Figure 1: Schematic picture of TBP (blue) bound to a promoter DNA sequence (red) (PDB structure ID 1tgh)

TBP is responsible for initiating gene transcription on the chromosome. It specifically recognizes the promoter DNA sequence TATAAA. The promoter sequence lies about 25 base pairs upstream of a gene, and marks the location where an RNA polymerase complex must bind to transcribe that gene. Upon binding, TBP induces a kink in the DNA strands and forces open the minor groove of the DNA double helix, where most of its contacts with the DNA occur. Other transcription factors, as well as the RNA polymerase II complex, assemble around it. The TBP-DNA complex is slightly assymetrical, ensuring that transcription occurs on the correct strand of DNA.

Example 2: An enzyme and inhibitor: HIV-I protease

Figure 2: A stereo view of HIV-I protease (blue) bound to MVT-101 (red), an inhibitor (PDB structure ID 4hvp)

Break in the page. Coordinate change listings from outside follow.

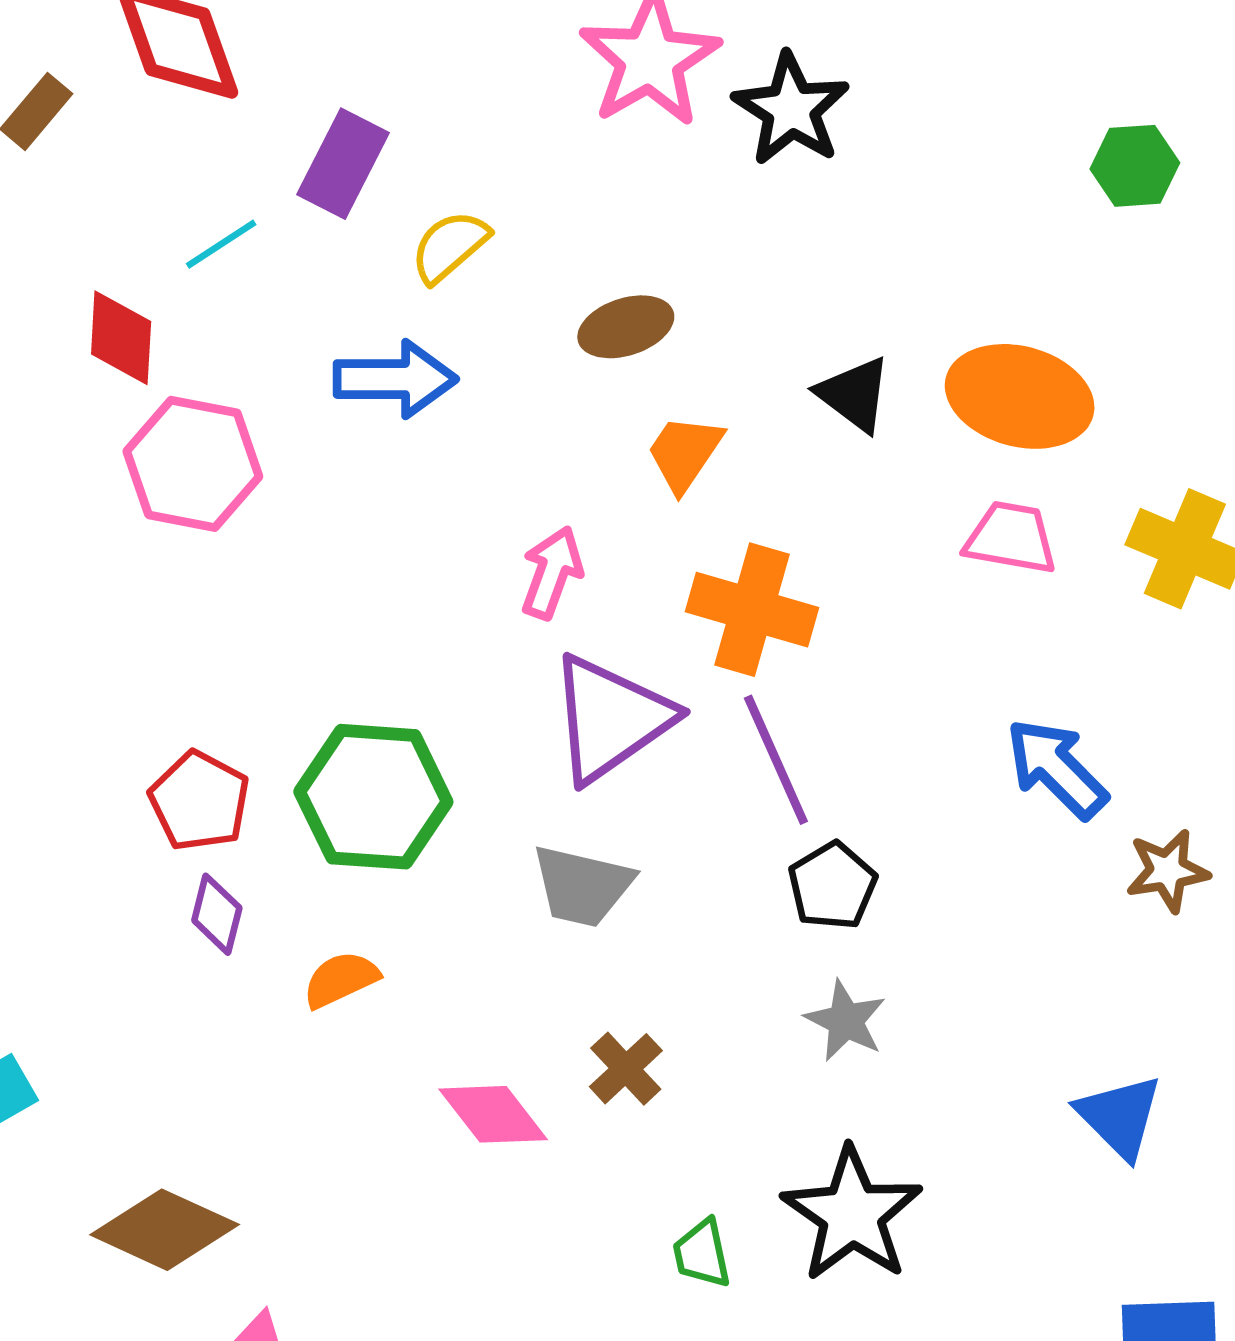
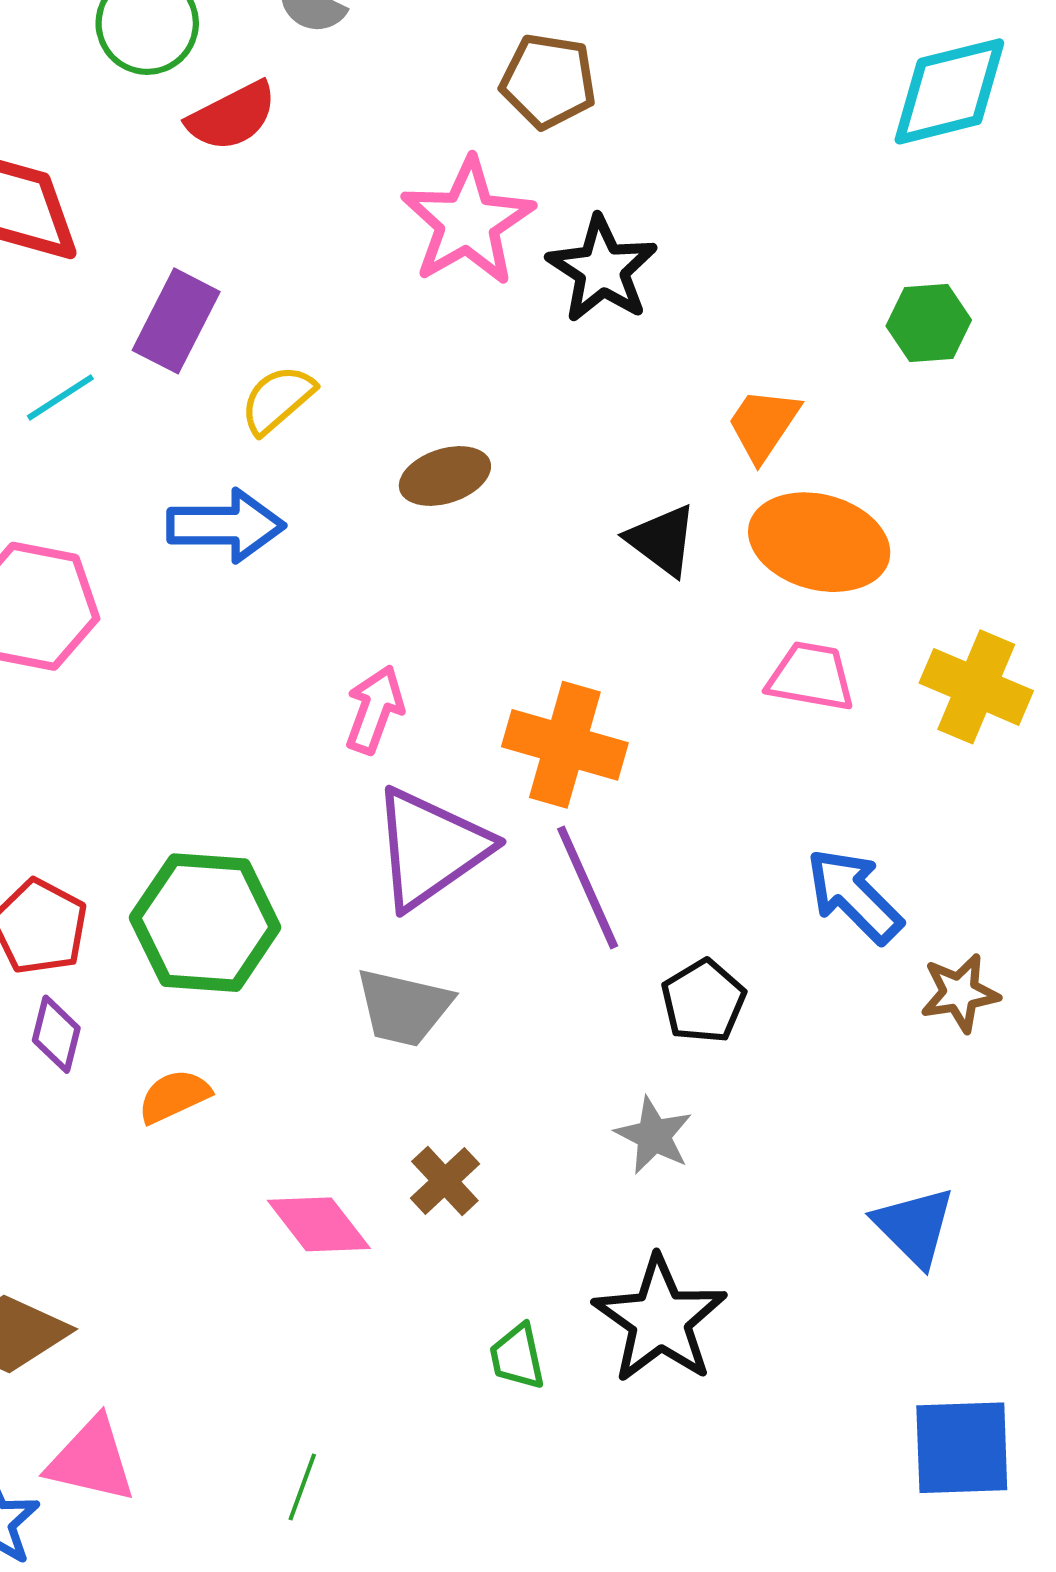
orange trapezoid: (685, 453) -> (763, 424), moved
black pentagon: (832, 886) -> (703, 1001), moved

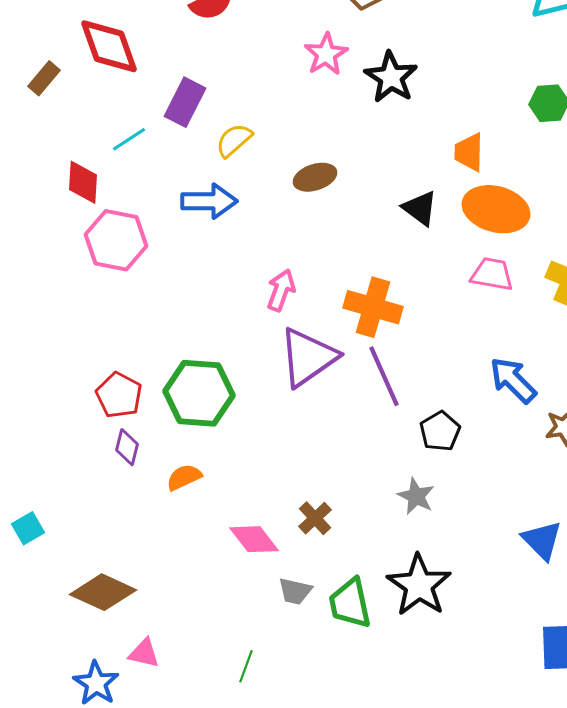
pink star: (468, 222) -> (326, 54), size x0.7
orange trapezoid: (763, 424) -> (469, 152), turned -33
gray trapezoid: (404, 1007) -> (295, 591), moved, size x0.7
green trapezoid: (517, 1357) -> (350, 603), size x1.6
pink triangle: (91, 1460) -> (144, 653), size x0.7

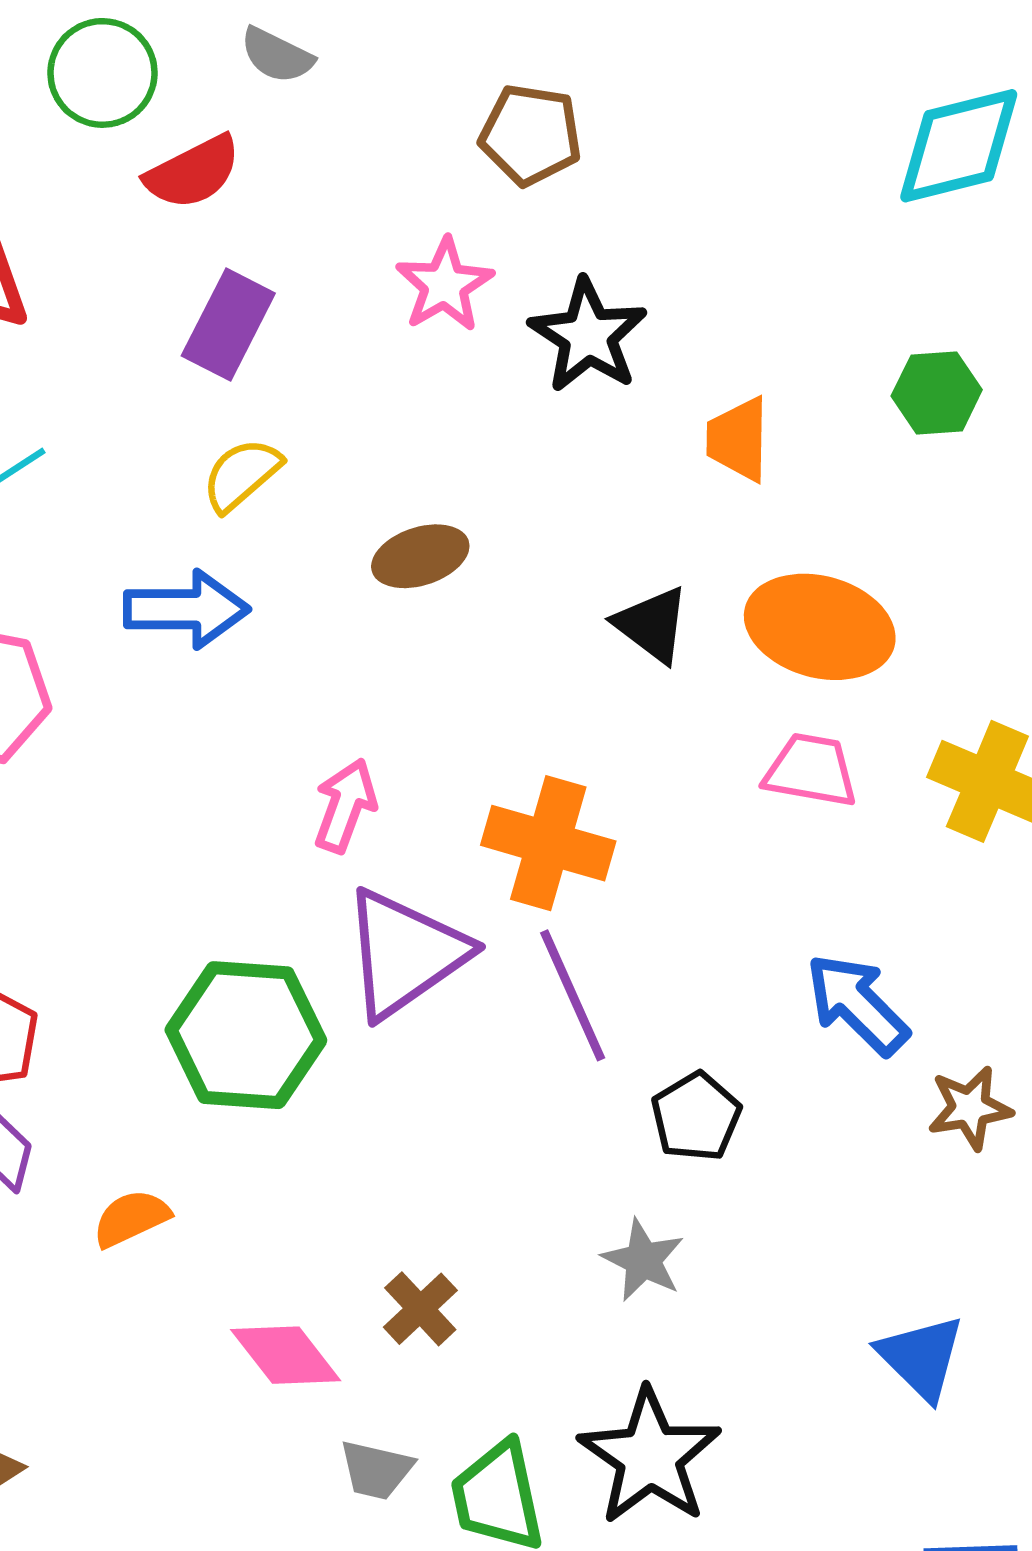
purple rectangle: (185, 102) -> (228, 325), moved
orange trapezoid: (469, 152) -> (738, 439), moved
green hexagon: (199, 393) -> (246, 1035), moved

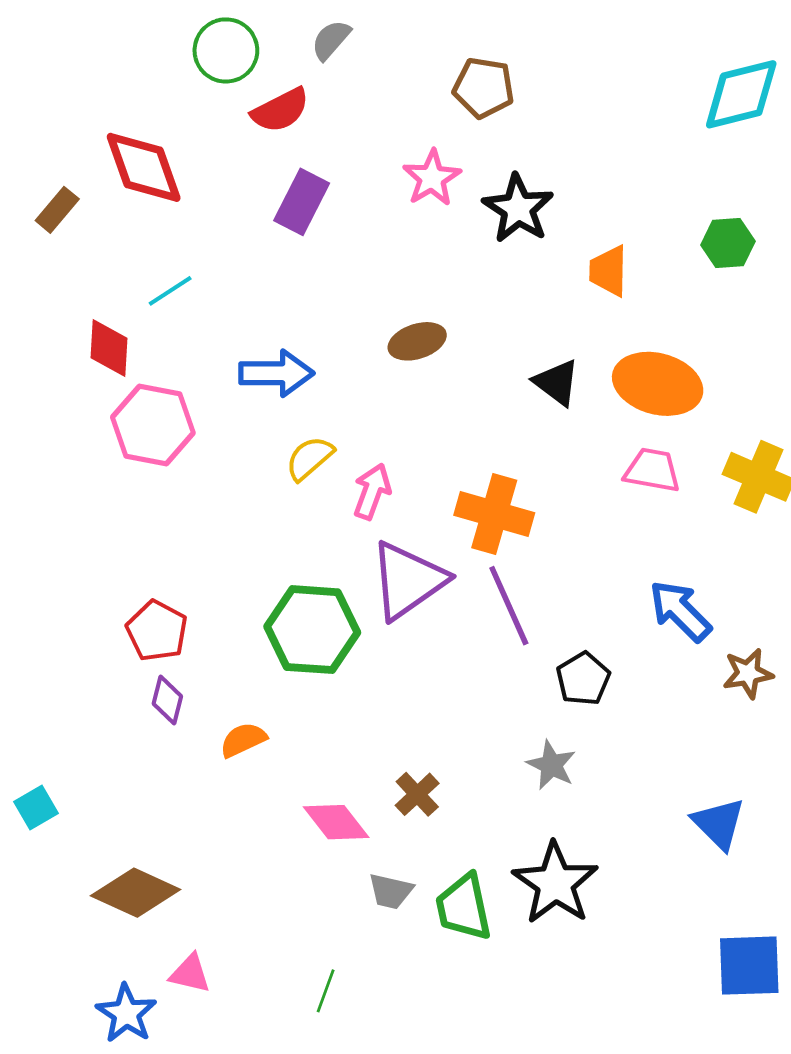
gray semicircle: (277, 55) -> (331, 40), turned 105
yellow semicircle: (242, 475) -> (310, 458), moved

The human immunodeficiency virus (HIV) is widely known as the cause of acquired immune deficiency syndrome (AIDS). One peculiarity of HIV and other retroviruses is that one of their genes encodes a polyprotein. In most organisms, each gene typically corresponds to a single protein. A gene is transcribed to mRNA and then translated into a functional protein. The HIV genome contains a single gene that codes for three proteins. These proteins are synthesized attached end-to-end, and are not functional until they are cut apart. HIV protease is the enzyme that makes these cuts. Because it constitutes a potential single point of failure in the HIV life cycle, it is a very attractive target for drug design. Inhibitors function by binding to the active site of the protease, preventing it from carrying out its function. In order to be a good drug candidate, an inhibitor must bind very specifically to its target enzyme and only to its target enzyme. Binding to non-viral proteins can lead to unpleasant side effects and even outright toxicity. Protease inhibitors are one of three major classes of anti-HIV drugs.

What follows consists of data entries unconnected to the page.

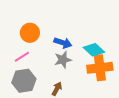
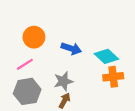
gray star: (63, 60) -> (63, 81), moved
orange cross: (100, 68) -> (113, 77), size x0.7

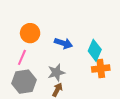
cyan diamond: (106, 56) -> (95, 50), turned 70
pink line: (25, 64) -> (22, 57), turned -35

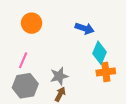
orange circle: (30, 33) -> (32, 23), moved
blue arrow: (63, 43) -> (85, 28), moved

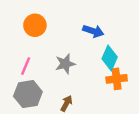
gray star: (59, 76) -> (65, 64), moved

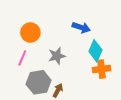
orange circle: (35, 25) -> (30, 33), moved
gray hexagon: (28, 94) -> (39, 82), moved

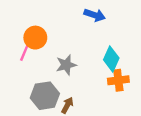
blue arrow: (81, 27) -> (95, 15), moved
pink line: (22, 58) -> (25, 52), moved

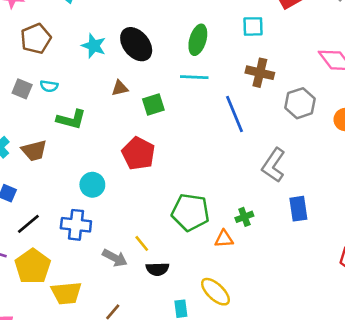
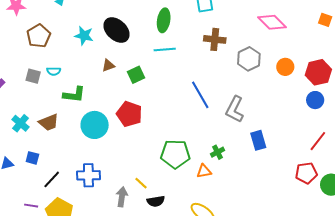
blue line: (235, 114) -> (200, 95), moved
cyan circle: (92, 185) -> (95, 125), moved, size x1.4
gray arrow: (115, 258) -> (122, 197), turned -102

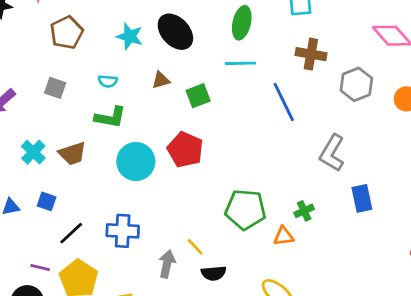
cyan semicircle: (54, 71) -> (108, 81), moved
blue line: (200, 95) -> (284, 102), moved

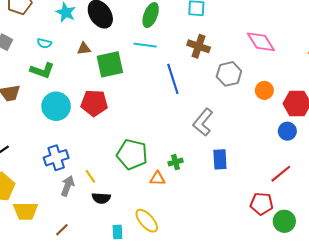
green square: (198, 96) -> (110, 64), size x1.5
red pentagon: (185, 150) -> (94, 103), turned -30
blue cross: (123, 231) -> (56, 158), moved, turned -30

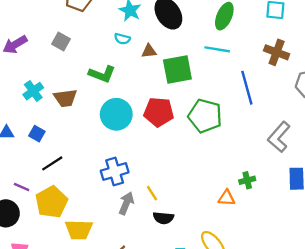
cyan semicircle: (44, 43) -> (122, 39), moved
green pentagon: (132, 154) -> (205, 116), moved

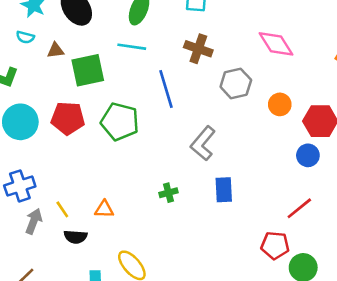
orange triangle: (227, 198) -> (104, 209), moved

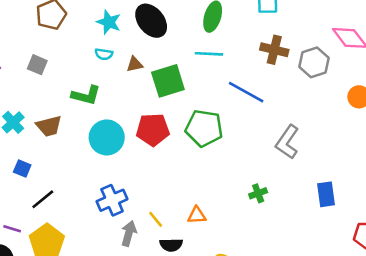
gray hexagon: (236, 83) -> (314, 62), moved
blue line: (166, 89) -> (246, 92), turned -39
blue rectangle: (224, 190) -> (326, 194), moved

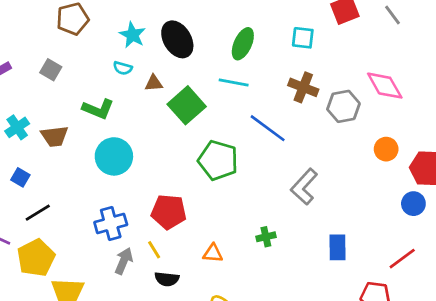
green square: (168, 81) -> (187, 105), turned -32
red pentagon: (153, 130) -> (169, 212), moved
orange triangle: (197, 215) -> (213, 253), moved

Example 3: A molecular motor: Myosin and actin

Figure 3: A theoretical representation of myosin (blue, green) bound to an actin filament (red) (PDB structure ID 1alm)

Myosin and actin provide a mechanism for the transduction of coordinated, microscopic movement into motion on an organismal scale. The club-like head (blue) of myosin binds to an actin filament. Fueled by ATP hydrolysis, it detaches and changes shape, binds to a different subunit of the actin, and then changes conformation again, pulling itself along the actin filament. Directed intracellular transport occurs by this mechanism. If the myosin tail (green) is tethered to other myosin tails, it forms a relatively immobile immobile filament, and instead of moving itself, the myosin causes the actin filament to slide. This is the molecular basis of muscular contraction. Muscles consist of interleaved fibers of actin and myosin. Roughly 10^15 molecules of myosin are involved in the simple action of flexing the elbow.

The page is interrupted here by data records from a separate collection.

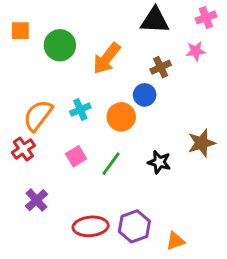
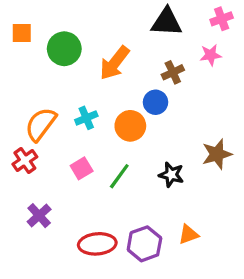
orange triangle: (175, 241) -> (189, 234), moved

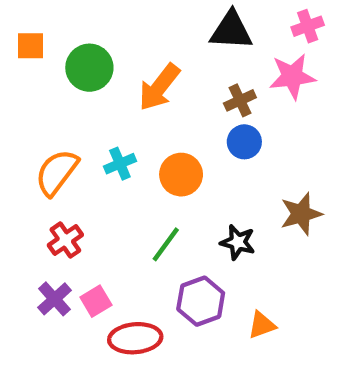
pink star: (211, 55) -> (292, 76), size x1.5
blue circle: (156, 102) -> (244, 142), moved
red cross: (25, 160) -> (65, 240), moved
pink square: (82, 168) -> (96, 301), moved
purple hexagon: (144, 244) -> (201, 301), moved

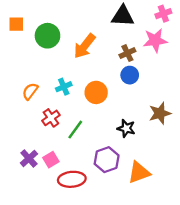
orange semicircle: (57, 172) -> (30, 91), size x0.7
red cross: (65, 240) -> (51, 118), moved
green line: (166, 244) -> (75, 130), moved
orange triangle: (262, 325) -> (139, 172), size x1.5

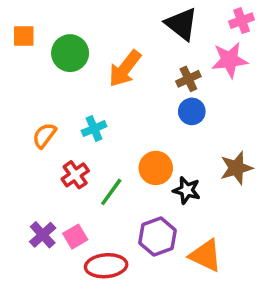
black triangle: (123, 16) -> (182, 24), turned 35
orange circle: (96, 92) -> (156, 168), moved
orange triangle: (139, 172) -> (206, 255), turned 45

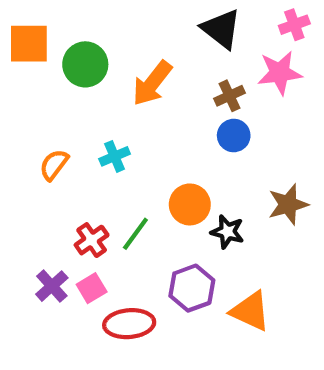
orange square: (24, 36) -> (29, 44), size x1.5
red cross: (75, 175) -> (92, 240), moved

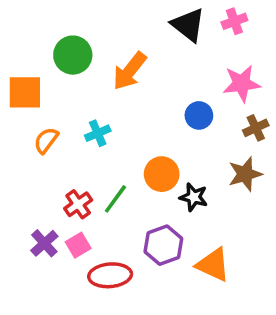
pink cross: (294, 25) -> (234, 21), moved
orange square: (29, 44) -> (25, 92), moved
pink star: (280, 73) -> (242, 83), moved
brown cross: (229, 96) -> (256, 128), moved

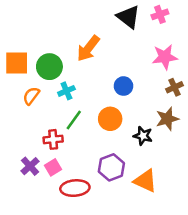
green circle: (73, 55) -> (49, 67), moved
blue circle: (199, 115) -> (123, 86), moved
black star: (194, 197) -> (143, 136), moved
green line: (115, 199) -> (74, 120), moved
red cross: (78, 204) -> (53, 139), turned 30

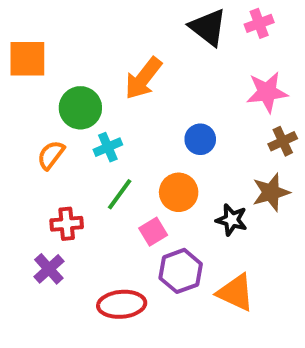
orange square: (17, 63) -> (27, 59), moved
red cross: (53, 139) -> (67, 224), moved
pink square: (53, 167) -> (153, 232), moved

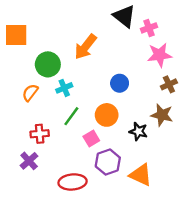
pink cross: (259, 23) -> (149, 28), moved
brown star: (271, 192) -> (162, 115), turned 30

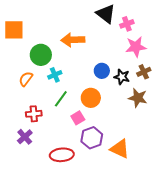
orange arrow: (85, 47) -> (73, 40), turned 50
black star: (138, 131) -> (122, 77), moved

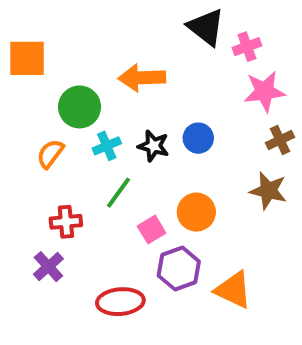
black star: (122, 77) -> (154, 146), moved
orange circle: (91, 98) -> (196, 212), moved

Example 4: Humoral immunity: Antibody-antigen recognition

Figure 4: Half of a human immunoglobulin, or antibody (IgG1) (PDB structure ID 1mco)

An antibody consists of a two heavy chains (blue, above) and two light chains (green). Each light chain is bound to the one end of one of the heavy chains, and the two heavy chains are joined together at their other ends. The image above is of a single heavy chain bound to its light chain. The binding surface is at the center-right of the image, and spans both chains. Each antibody binds to a specific target molecule. Antibodies effectively act as tags to label foreign molecules and cells for removal or destruction by immune system cells. They also pull foreign molecules out of solution in the blood, limiting their mobility and ability to cause damage. Antibodies are secreted by B-cells, and the parts of the gene that code for the binding surface undergo extremely high mutation rates in the reproduction of these cells within a single organism. This ensures that the organism is capable of mounting a response to a wide range of pathogens.

Because of the wide range of antibody specificity, and the high affinity of a given antibody for its target, many laboratory assays and techniques make use of them, including immunofluorescence (with applications to flow cytometry), radioimmunoassays, enzyme-linked immunosorbent assays (ELISA), and Western blots.